Saved entries:
──────────
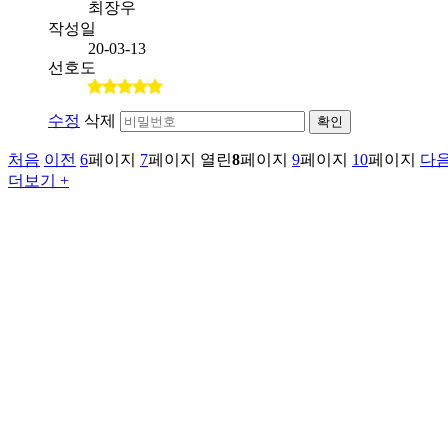
최장우
작성일
20-03-13
선호도
수정
삭제
확인
처음
이전
6
페이지
7
페이지
열린
8
페이지
9
페이지
10
페이지
다
더보기 +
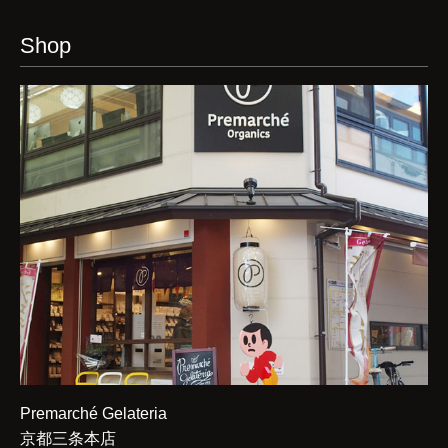
Shop
Premarché Gelateria
京都三条本店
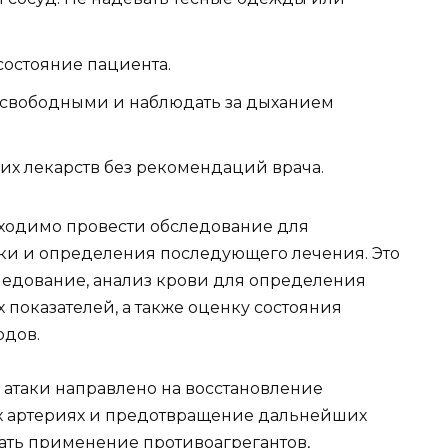
состояние пациента.
 свободными и наблюдать за дыханием
их лекарств без рекомендаций врача.
ходимо провести обследование для
и и определения последующего лечения. Это
ледование, анализ крови для определения
 показателей, а также оценку состояния
одов.
атаки направлено на восстановление
х артериях и предотвращение дальнейших
ать применение противоагрегантов,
──────────
HOW TO COMPLETE THIS TASK:
Be exact. Write out all the entries and omit the pictures.

RESULT OF THIS EXERCISE:
최장우
작성일
20-03-13
선호도
수정
삭제
확인
처음
이전
6
페이지
7
페이지
열린
8
페이지
9
페이지
10
페이지
다
더보기 +
Shop
Premarché Gelateria
京都三条本店
состояние пациента.
 свободными и наблюдать за дыханием
их лекарств без рекомендаций врача.
ходимо провести обследование для
и и определения последующего лечения. Это
ледование, анализ крови для определения
 показателей, а также оценку состояния
одов.
атаки направлено на восстановление
х артериях и предотвращение дальнейших
ать применение противоагрегантов,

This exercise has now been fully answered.